Data Takeout

Using the Data Takeout feature in Users & Settings, it is possible to export the entire contents of your project. This can come in handy when

  • making a snapshot of your entire project for any purpose.
  • terminating a project without loosing any data.
  • doing project POCs and keeping them for reference after they have ended.
  • leaving us.

Important: Do not confuse this feature with the project backup. Takeout data cannot be automatically imported into Keboola (recovering a project must be done by Keboola Support).

Things to have before you start:

  • Amazon S3 bucket in any region
  • Amazon IAM user’s API keys with proper access to the S3 bucket

Prepare Project

We strongly recommend that you create a dedicated user with a dedicated bucket to prevent an accidental leak of credentials or your project management.

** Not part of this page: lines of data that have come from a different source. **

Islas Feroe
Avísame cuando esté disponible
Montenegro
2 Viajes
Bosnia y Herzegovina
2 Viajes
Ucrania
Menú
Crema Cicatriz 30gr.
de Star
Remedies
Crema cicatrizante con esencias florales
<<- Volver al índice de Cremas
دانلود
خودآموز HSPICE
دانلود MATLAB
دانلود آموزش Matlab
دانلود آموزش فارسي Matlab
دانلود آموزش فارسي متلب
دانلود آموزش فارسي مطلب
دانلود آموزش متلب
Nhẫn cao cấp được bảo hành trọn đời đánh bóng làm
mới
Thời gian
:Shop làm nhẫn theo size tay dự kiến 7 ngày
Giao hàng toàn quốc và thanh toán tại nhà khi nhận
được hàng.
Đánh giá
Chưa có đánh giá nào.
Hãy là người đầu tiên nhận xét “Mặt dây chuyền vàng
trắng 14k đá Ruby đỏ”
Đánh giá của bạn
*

If you are familiar with AWS Cloud Formation, the application repository offers a CF template to create all required resources.

  • Create an S3 Bucket following the Amazon documentation. Name it keboola-data-takeout, for example, and choose a region compatible with your Amazon subscription. If unsure, choose US Standard (N. Virginia).

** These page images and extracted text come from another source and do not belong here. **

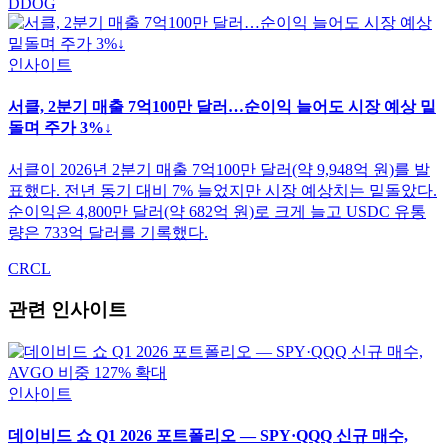
DDOG
인사이트
서클, 2분기 매출 7억100만 달러…순이익 늘어도 시장 예상 밑
돌며 주가 3%↓
서클이 2026년 2분기 매출 7억100만 달러(약 9,948억 원)를 발
표했다. 전년 동기 대비 7% 늘었지만 시장 예상치는 밑돌았다.
순이익은 4,800만 달러(약 682억 원)로 크게 늘고 USDC 유통
량은 733억 달러를 기록했다.
CRCL
관련 인사이트
인사이트
데이비드 쇼 Q1 2026 포트폴리오 — SPY·QQQ 신규 매수,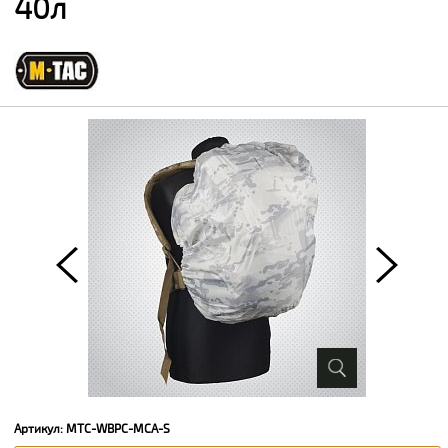
40л
Артикул: MTC-WBPC-MCA-S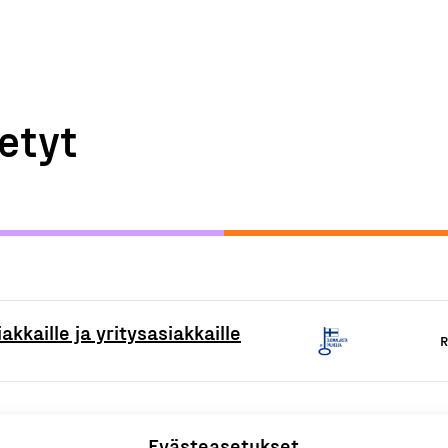
etyt
akkaille ja yritysasiakkaille
R
Evästeasetukset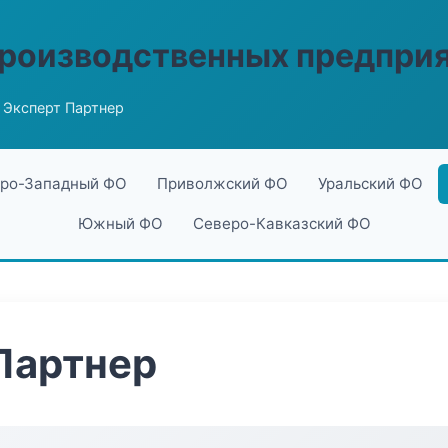
производственных предпри
 Эксперт Партнер
ро-Западный ФО
Приволжский ФО
Уральский ФО
Южный ФО
Северо-Кавказский ФО
Партнер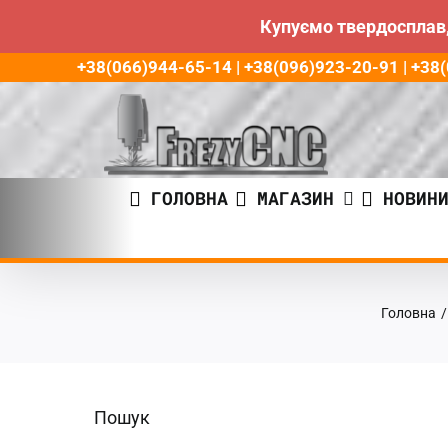
Купуємо твердосплав,
Пропустити
+38(066)944-65-14 | +38(096)923-20-91 | +3
до
контенту
ГОЛОВНА
МАГАЗИН
НОВИН
Головна
/
Пошук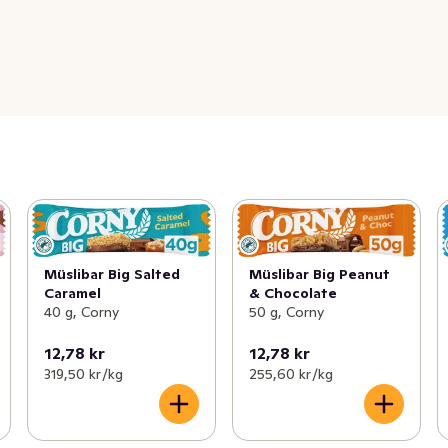
Müslibar Big Salted
Müslibar Big Peanut
Caramel
& Chocolate
40 g, Corny
50 g, Corny
12,78 kr
12,78 kr
319,50 kr /kg
255,60 kr /kg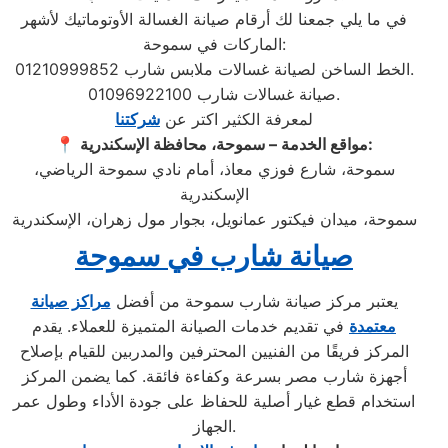
في ما يلي جمعنا لك أرقام صيانة الغسالة الأوتوماتيك لأشهر
الماركات في سموحة:
الخط الساخن لصيانة غسالات ملابس شارب 01210999852.
صيانة غسالات شارب 01096922100.
لمعرفة الكثير اكتر عن
شركتنا
مواقع الخدمة – سموحة، محافظة الإسكندرية:
📍
سموحة، شارع فوزي معاذ، أمام نادي سموحة الرياضي،
الإسكندرية
سموحة، ميدان فيكتور عمانويل، بجوار مول زهران، الإسكندرية
صيانة شارب في سموحة
يعتبر مركز صيانة شارب سموحة من أفضل
مراكز صيانة
معتمدة
في تقديم خدمات الصيانة المتميزة للعملاء. يقدم
المركز فريقًا من الفنيين المحترفين والمدربين للقيام بإصلاح
أجهزة شارب مصر بسرعة وكفاءة فائقة. كما يضمن المركز
استخدام قطع غيار أصلية للحفاظ على جودة الأداء وطول عمر
الجهاز.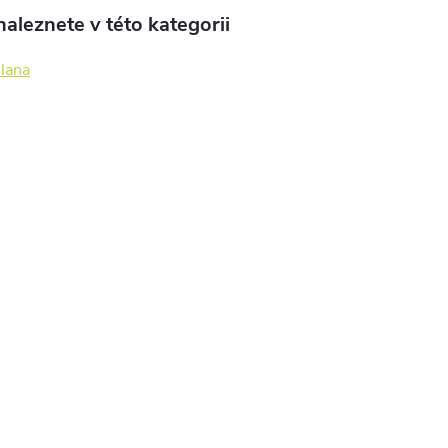
aleznete v této kategorii
 lana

  • Create an IAM User (Identity and Access Management) following the Amazon documentation. You get an Access Key ID and Secret Access Key with the new user. You can always regenerate them in the IAM Management Console:

Screenshot - AWS IAM Management Console

  • Create and Assign a User Policy. In Amazon IAM, select Users and user data-takeout. Then create a new Inline policy in the Permissions tab:

Screenshot - AWS Create User Policy

In the next dialog, select Custom Policy:

Screenshot - AWS Create Custom Policy

Name the policy and paste the following definition in JSON format as the policy document:

{
    "Statement": [
        {
            "Action": [
                "s3:ListBucket",
                "s3:GetObject",
                "s3:PutObject",
                "s3:DeleteObject"
            ],
            "Effect": "Allow",
            "Resource": [
                "arn:aws:s3:::keboola-data-takeout/*",
                "arn:aws:s3:::keboola-data-takeout"
            ]
        }
    ]
}

Make sure to replace keboola-data-takeout in the above document with the true name of your S3 bucket.

Screenshot - AWS Create Custom Policy Document

Having your S3 bucket named and its region set, along with the Access Key ID and Secret Access Key of the IAM user, you are ready to export the project.

Export Project

Go to Keboola and select Users & Settings. In the Settings tab, click the Data Takeout button:

Screenshot - Data Takeout

Now fill in the Access Key ID, Secret Access Key, S3 Region, and the S3 Bucket name:

Screenshot - Data Takeout

You can also configure the path inside the S3 bucket. For instance, set the path to my-take/ and the data will be stored in s3://keboola-data-takeout/my-take/. To store the export in the bucket root, leave the path empty.

Important: The existing files will be overwritten. Optionally, you can select to export the project structure only, and no actual data will be exported. When ready, Run Export:

Screenshot - Data Takeout Run

To monitor the progress of the data export, click the Export started link. The data takeout may take a considerable amount of time if your project is large.

Exported Data

The exported project has the following general structure:

  • buckets.json — all buckets in the project and their metadata. *Linked buckets are not exported.
  • tables.json — all tables in the project and their metadata (bucket, columns, description, etc.) Table aliases are not exported.
  • configurations.json — all components used in the project and main properties of their configurations
  • /in/, /out/ and /sys/ folders — all project tables in the CSV format (compressed with gzip). Important: sys tables contain only configuration of older components and may not be present in your project.
  • /configurations/ — all configurations created in the project organized by component names into a folder. Each configuration lists all properties (including configuration rows) and all versions of each configuration. These also contain definitions of all your transformation queries.

Screenshot - Sample Folder Structure

If you tick the Export project structure only checkbox when exporting, no actual data will be exported. Only configurations and sys tables as configurations of legacy components will be exported.

Security Considerations

  1. The Data Takeout tool will overwrite existing files in your S3 bucket (no files will be deleted though). Make sure your S3 bucket is empty, or use an appropriate S3 path.

  2. If your configurations contain encrypted values (such as database server passwords), these values will be exported encrypted. Exported encrypted values cannot be decrypted.

  3. Once the files are written to your S3 bucket, make sure they are kept safely and only authorized persons can access them. Also, deactivate the AWS Key.